Les jeux de lumière accentuent cette sensation de malaise, jouant sur des contrastes saisissants entre l’éclairage clinique des laboratoires désaffectés et l’obscurité quasi-organique des zones les plus contaminées. L’eau trouble du marais masque des formes inquiétantes, et les ombres mouvantes laissent planer le doute : est-ce un simple effet du décor, ou une menace qui attend son heure ? Le level design enferme le joueur dans un espace plus clos et oppressant, forçant une navigation plus tendue, où chaque porte, chaque virage peut cacher un piège mortel.
Mais ce sont surtout les nouvelles unités ennemies qui incarnent cette horreur soviétique dégénérée. Les mannequins MAD5, figés dans des poses absurdes, s’animent soudainement avec des mouvements brisés, évoquant plus un cadavre réanimé qu’un automate de propagande. Les unités BEA-D, quant à elles, rappellent la terreur d’une technologie qui ne meurt jamais vraiment : ces abominations modulaires se recombinent à l’infini, refusant de laisser leur proie respirer.
L’aspect sonore vient parfaire ce cauchemar mécanique. Chaque bruit métallique semble sortir d’une machine en train de souffrir, chaque grincement est un avertissement. Les compositions musicales, signées ScaryON et BassnPanda, abandonnent les envolées électro-cosmiques du jeu principal pour des nappes plus industrielles, plus brutales. Les basses résonnent comme des pulsations cardiaques, les percussions métalliques martèlent le sol comme des pas de machines en chasse; jusqu’au climax d’un remix brutal de la Lambada, toujours dans l’esprit rocambolesque qui fait le charge du jeu d’origine. Dans les instants de calme, ce n’est pas la tranquillité qui s’installe, mais l’angoisse d’un silence trop pesant.

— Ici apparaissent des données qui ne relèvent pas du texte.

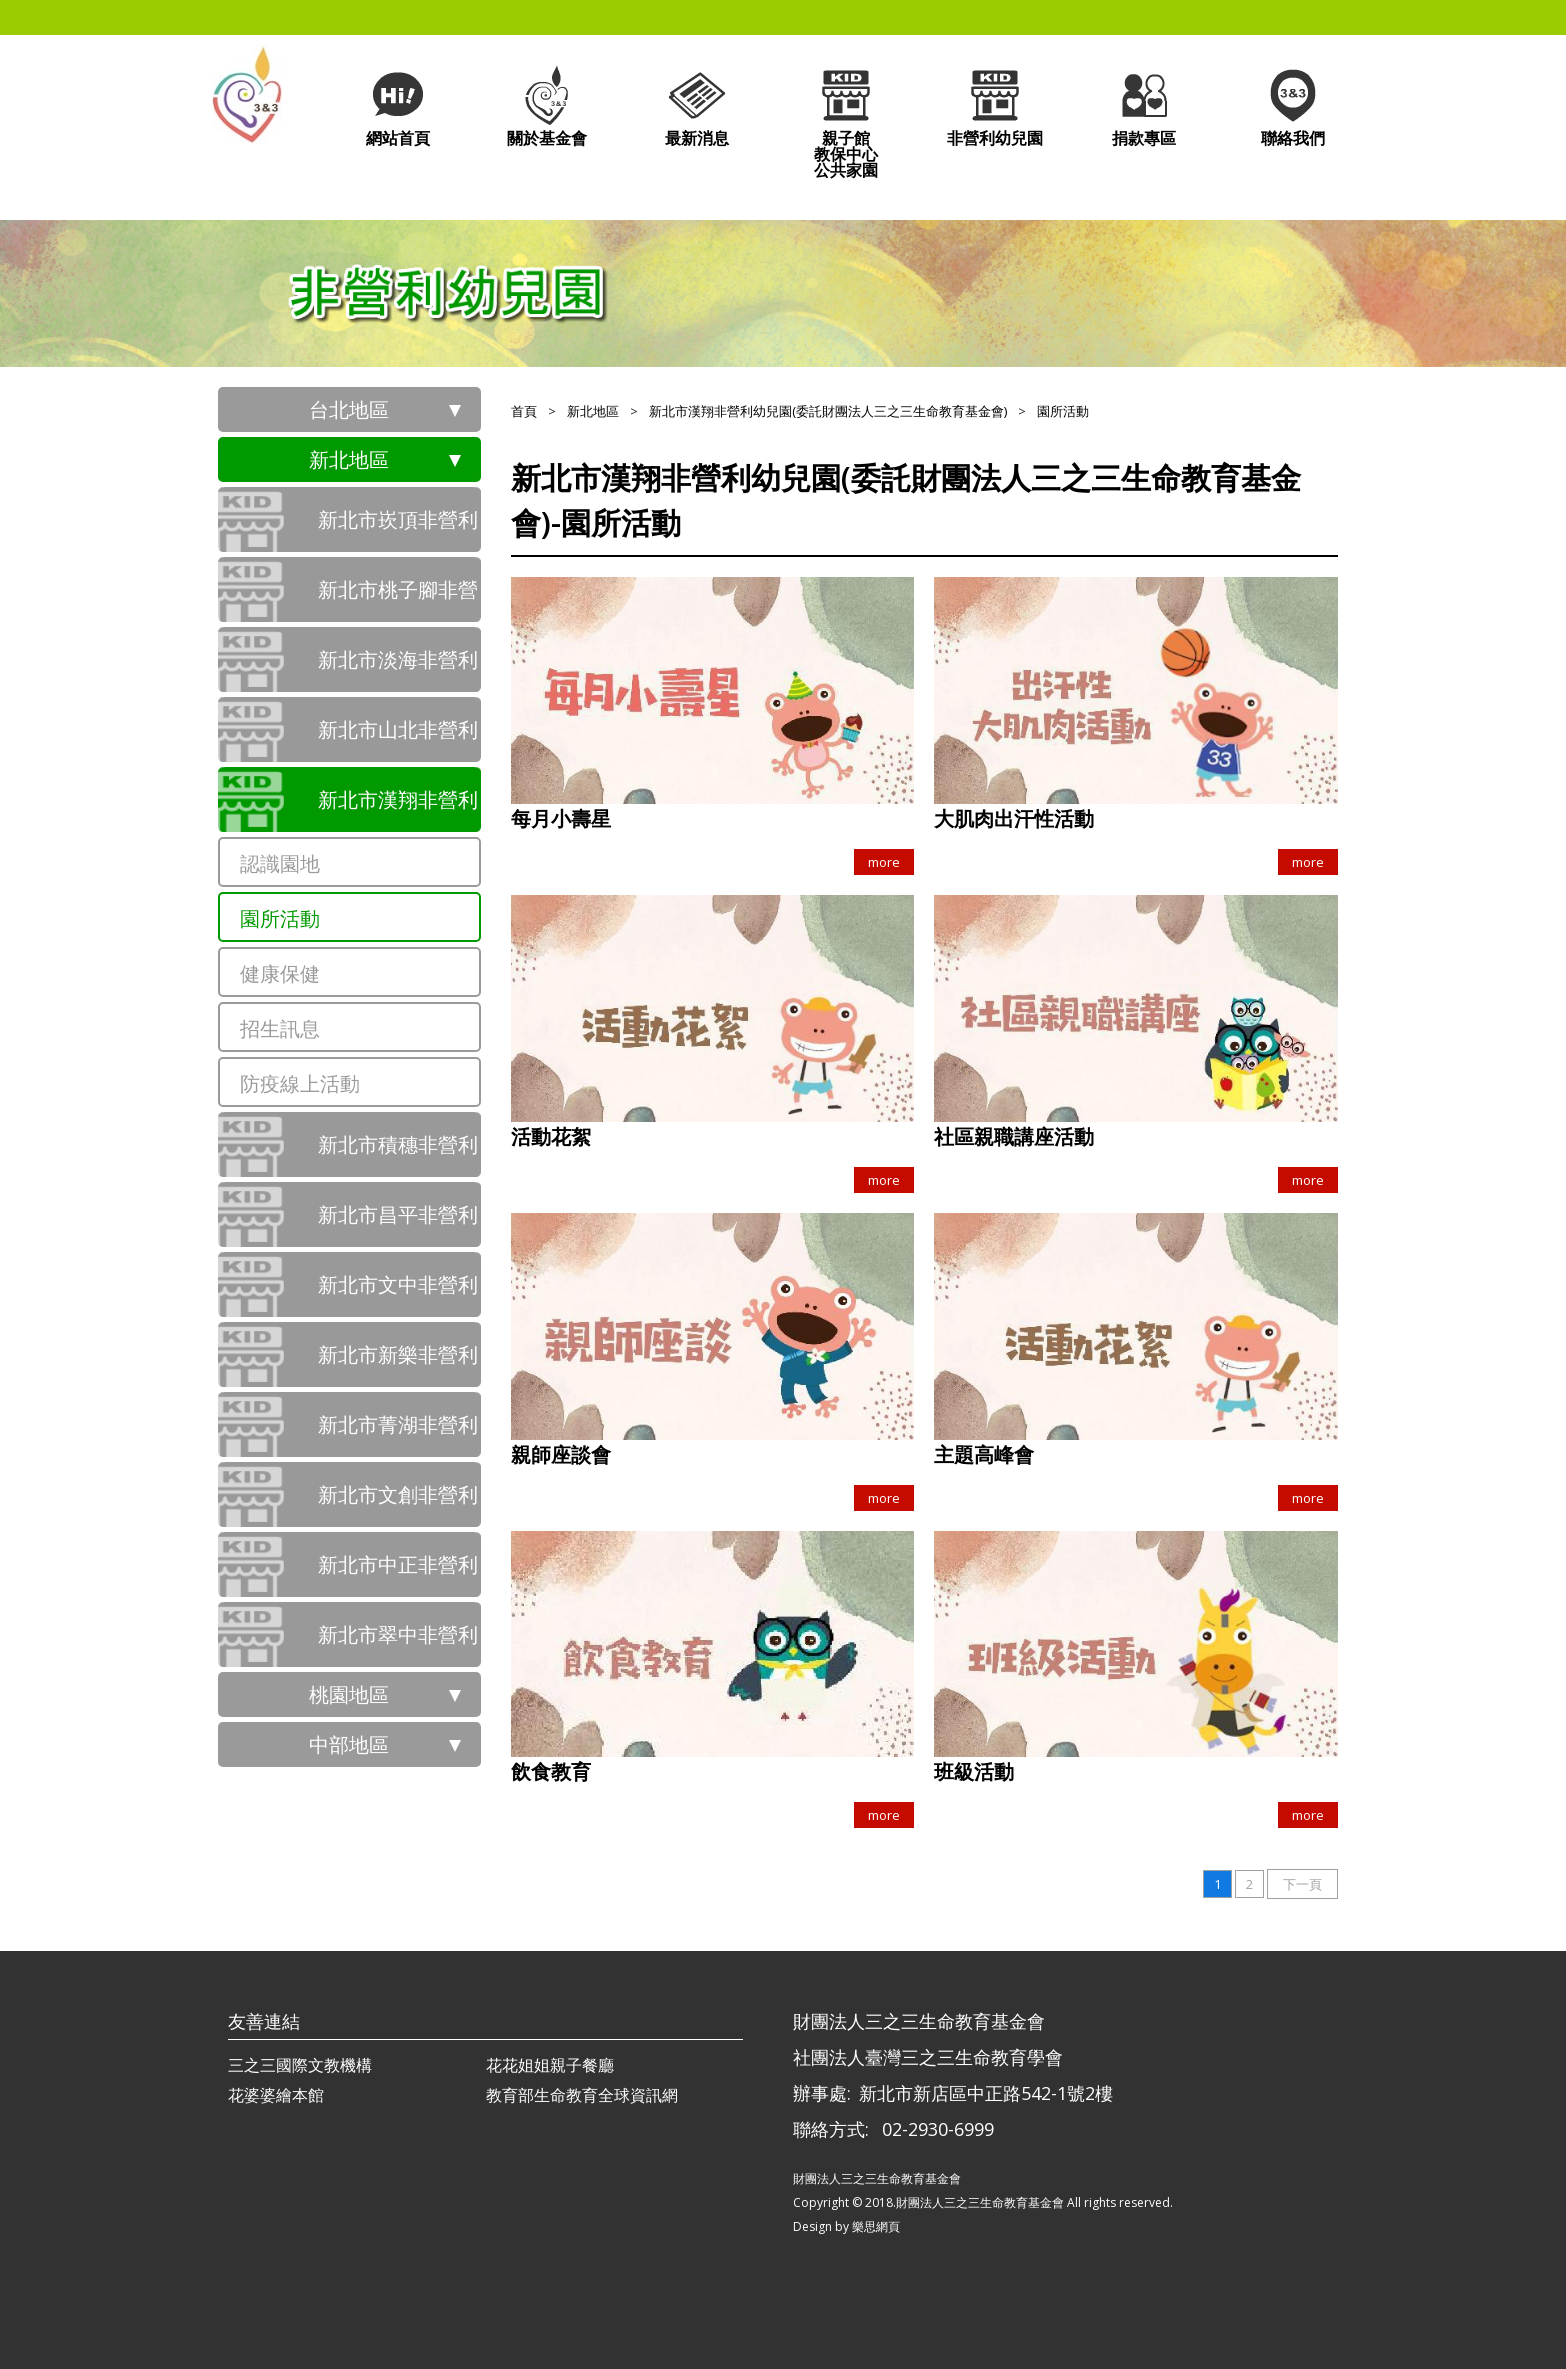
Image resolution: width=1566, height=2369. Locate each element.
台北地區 (349, 409)
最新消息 (697, 105)
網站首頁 (398, 105)
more (884, 862)
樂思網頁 (876, 2226)
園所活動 (280, 918)
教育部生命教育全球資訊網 (582, 2095)
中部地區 (349, 1744)
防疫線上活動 (300, 1083)
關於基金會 (547, 105)
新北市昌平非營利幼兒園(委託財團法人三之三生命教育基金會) (398, 1224)
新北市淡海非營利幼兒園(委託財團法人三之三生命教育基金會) (398, 669)
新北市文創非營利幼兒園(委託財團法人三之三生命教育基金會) (398, 1504)
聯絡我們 (1293, 105)
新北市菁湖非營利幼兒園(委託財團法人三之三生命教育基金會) (398, 1434)
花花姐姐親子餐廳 (550, 2065)
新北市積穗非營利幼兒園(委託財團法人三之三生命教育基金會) (398, 1154)
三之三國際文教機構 (300, 2065)
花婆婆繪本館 (276, 2095)
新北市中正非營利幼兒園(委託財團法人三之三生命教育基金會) (398, 1574)
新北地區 (349, 459)
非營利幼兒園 (995, 105)
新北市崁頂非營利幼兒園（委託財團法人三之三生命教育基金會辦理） (398, 529)
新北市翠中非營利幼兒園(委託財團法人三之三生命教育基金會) (398, 1644)
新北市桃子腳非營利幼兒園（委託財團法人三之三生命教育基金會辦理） (398, 599)
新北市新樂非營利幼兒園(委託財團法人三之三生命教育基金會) (398, 1364)
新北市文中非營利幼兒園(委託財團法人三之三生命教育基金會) (398, 1294)
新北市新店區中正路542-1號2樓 (986, 2093)
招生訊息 (280, 1028)
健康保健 (280, 973)
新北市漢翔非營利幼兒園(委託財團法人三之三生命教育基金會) (398, 809)
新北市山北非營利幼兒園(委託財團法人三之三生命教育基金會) (398, 739)
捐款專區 (1144, 105)
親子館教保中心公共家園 (846, 121)
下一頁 (1302, 1884)
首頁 (524, 411)
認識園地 (280, 863)
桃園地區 (349, 1694)
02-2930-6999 (938, 2129)
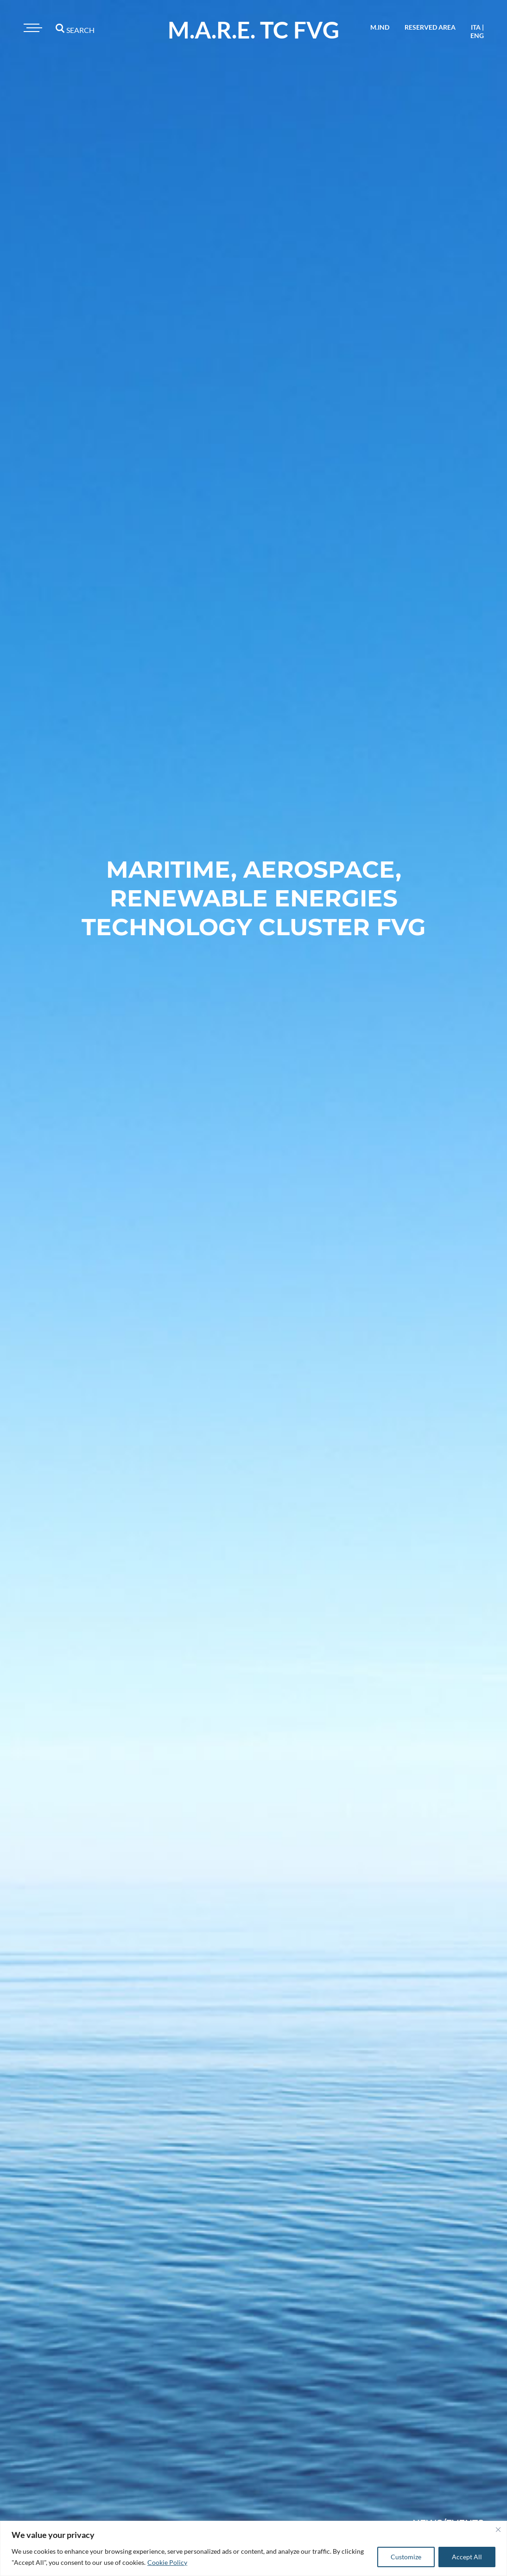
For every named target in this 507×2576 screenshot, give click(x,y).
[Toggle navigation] (31, 27)
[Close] (498, 2529)
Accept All (467, 2557)
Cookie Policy (167, 2562)
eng (477, 35)
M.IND (379, 27)
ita (476, 27)
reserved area (430, 27)
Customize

Si le jeu de base alternait entre satire soviétique et dystopie grinçante, Annihilation Instinct plonge pleinement dans l’horreur cybernétique, où la technologie ne se contente plus de servir l’homme, mais tente de devenir autre chose. L’extension sublime cette atmosphère suffocante, resserrant encore davantage l’étau sur un Major P-3 qui ne sait plus si ce qu’il affronte est une rébellion de l’intelligence artificielle ou une évolution inévitable du monde soviétique qu’il servait.